A Rádio Ecclésia, neste caso, não se limitou a servir de correia transmissora das alucinações de Manuel Macano. Entrevistou ainda o médico ortopedista Ogito Alberto. Apesar de recorrer a linguagem esquiva, este médico reconheceu o uso de material adaptado para as cirurgias ortopédicas.

“Existem os materiais perfuradores ou motores da AO, que são os recomendados. Mas, na ausência, temos usado isso. O que posso lhe dizer é que de momento temos esse material que estamos a usar. Mas, como lhe disse, temos usado os cuidados de assepsia nas cirurgias que temos feito até ao momento”, afirmou Ogito Alberto.

Traduzindo: material perfurador é um berbequim. Se não existe o recomendado berbequim ortopédico, como diz o médico quando se refere aos “materiais”, o que se usa então como material adaptado?

As declarações de Macano revelam apenas o seu fraco nível profissional e uma clara tentativa de politizar uma questão de saúde pública: como se o uso de um berbequim em cirurgias hospitalares fosse um problema entre o MPLA e a oposição (e activistas). Macano assume-se, cumulativamente, como director do hospital, representante do MPLA e porta-voz do governo. Falando à Rádio Ecclésia, este funcionário público vai mais longe e afirma que os pacientes do HGM e, eventualmente, a população em geral “nunca nos agradecem. Só recebemos palmatórias, só recebemos críticas”. Será que Manuel Macano tem sequer noção do que é ser um servidor público?

A boa governação a que Macano se refere, no HGM, resume-se à limpeza de material cirúrgico apenas com água da torneira e ao seu uso em múltiplos pacientes. Como reportámos, os médicos locais estão preocupados com a ausência de esterilização dos instrumentos médicos e com as elevadas probabilidades de transmissão de doenças como o HIV, a hepatite B e a tuberculose. O Moxico, como é do conhecimento público, apresenta um elevado índice de cidadãos infectados com HIV e a padecerem de hepatite B e tuberculose.

A ausência reiterada de esterilização adequada dos instrumentos cirúrgicos é obviamente das situações mais graves para a disseminação de doenças. As infecções hospitalares são a quarta maior causa de óbitos em todo o mundo. Para diminuir e evitar tais mortes, é fundamental a correcta higienização de instrumentos e utensílios médicos.

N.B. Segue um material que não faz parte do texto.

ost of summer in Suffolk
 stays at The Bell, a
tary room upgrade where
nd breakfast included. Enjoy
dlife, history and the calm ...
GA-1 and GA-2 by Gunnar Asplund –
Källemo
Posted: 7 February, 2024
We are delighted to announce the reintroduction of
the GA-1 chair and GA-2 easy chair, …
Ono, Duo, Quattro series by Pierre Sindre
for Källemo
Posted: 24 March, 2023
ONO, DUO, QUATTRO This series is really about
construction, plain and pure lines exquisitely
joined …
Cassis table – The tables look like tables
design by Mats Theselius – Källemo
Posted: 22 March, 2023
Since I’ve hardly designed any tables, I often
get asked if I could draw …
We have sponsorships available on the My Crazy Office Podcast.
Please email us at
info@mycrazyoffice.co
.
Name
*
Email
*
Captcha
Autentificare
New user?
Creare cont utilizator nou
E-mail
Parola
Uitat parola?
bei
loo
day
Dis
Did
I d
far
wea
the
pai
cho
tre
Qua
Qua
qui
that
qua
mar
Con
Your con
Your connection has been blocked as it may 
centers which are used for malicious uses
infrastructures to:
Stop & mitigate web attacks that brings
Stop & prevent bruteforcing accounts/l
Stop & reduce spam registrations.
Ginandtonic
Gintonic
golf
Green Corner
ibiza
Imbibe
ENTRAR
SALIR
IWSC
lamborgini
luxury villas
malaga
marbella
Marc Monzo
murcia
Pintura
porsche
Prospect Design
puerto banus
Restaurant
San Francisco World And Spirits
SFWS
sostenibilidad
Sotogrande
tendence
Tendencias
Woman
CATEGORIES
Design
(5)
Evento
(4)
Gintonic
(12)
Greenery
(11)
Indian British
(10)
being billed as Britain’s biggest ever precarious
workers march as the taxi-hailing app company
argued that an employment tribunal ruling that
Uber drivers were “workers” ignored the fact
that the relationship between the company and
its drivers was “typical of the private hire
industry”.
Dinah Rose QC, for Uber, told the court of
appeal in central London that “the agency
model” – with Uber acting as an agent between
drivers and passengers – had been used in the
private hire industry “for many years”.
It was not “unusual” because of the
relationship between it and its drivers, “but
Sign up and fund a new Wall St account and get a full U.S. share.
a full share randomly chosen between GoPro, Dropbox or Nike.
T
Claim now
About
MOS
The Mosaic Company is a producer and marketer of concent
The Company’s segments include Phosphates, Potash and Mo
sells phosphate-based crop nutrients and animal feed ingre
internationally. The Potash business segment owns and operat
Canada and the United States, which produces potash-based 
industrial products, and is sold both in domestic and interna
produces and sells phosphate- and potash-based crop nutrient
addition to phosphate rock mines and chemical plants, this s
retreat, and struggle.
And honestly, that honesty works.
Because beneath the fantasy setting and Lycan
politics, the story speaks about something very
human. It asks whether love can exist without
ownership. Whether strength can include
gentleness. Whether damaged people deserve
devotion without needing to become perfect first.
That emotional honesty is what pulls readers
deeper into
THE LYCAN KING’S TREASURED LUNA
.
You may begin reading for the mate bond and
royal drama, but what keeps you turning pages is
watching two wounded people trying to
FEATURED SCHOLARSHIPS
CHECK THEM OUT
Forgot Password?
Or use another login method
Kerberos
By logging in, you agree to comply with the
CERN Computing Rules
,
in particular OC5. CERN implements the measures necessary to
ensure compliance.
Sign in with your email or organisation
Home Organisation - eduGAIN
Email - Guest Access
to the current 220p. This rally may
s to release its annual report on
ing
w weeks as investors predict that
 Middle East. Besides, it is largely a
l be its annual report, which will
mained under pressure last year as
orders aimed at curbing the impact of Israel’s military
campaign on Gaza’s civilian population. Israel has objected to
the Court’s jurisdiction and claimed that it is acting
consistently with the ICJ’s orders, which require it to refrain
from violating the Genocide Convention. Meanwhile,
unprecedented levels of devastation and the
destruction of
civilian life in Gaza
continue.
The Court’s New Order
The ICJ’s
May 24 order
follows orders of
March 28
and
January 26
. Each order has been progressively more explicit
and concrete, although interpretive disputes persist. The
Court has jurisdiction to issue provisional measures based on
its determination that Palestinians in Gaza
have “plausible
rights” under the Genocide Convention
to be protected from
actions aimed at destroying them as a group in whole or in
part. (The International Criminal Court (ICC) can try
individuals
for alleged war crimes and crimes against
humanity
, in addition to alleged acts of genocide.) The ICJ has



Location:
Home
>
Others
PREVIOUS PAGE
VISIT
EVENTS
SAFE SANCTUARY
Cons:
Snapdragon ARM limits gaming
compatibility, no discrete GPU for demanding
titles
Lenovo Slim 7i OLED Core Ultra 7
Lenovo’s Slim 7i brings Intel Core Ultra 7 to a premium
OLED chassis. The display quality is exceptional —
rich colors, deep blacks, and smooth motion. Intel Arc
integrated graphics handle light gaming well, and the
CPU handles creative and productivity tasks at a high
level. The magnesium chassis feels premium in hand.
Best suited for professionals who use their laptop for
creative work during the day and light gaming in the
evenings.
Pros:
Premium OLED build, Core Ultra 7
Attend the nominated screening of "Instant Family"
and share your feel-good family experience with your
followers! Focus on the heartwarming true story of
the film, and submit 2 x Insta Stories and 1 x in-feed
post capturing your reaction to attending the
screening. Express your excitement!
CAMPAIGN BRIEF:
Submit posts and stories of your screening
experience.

O director do Hospital do Moxico tem responsabilidades legais como dirigente e como médico. Como médico, tem o dever de garantir as melhores práticas de saúde, sendo naturalmente culpado de negligência por qualquer incidente desencadeado pelo uso de berbequins de pedreiro ou pela falta de esterilização adequada no hospital. Como dirigente, tem o dever da imparcialidade e boa administração, e não de desempenhar tristes papéis como o de porta-voz de seitas ou facções políticas.

Aguardamos o resultado das investigações da PGR e do SIC. Aliás, exigimos a investigação cabal das nossas denúncias e assumimos em tribunal responsabilidade integral pelo que escrevemos. Haja justiça!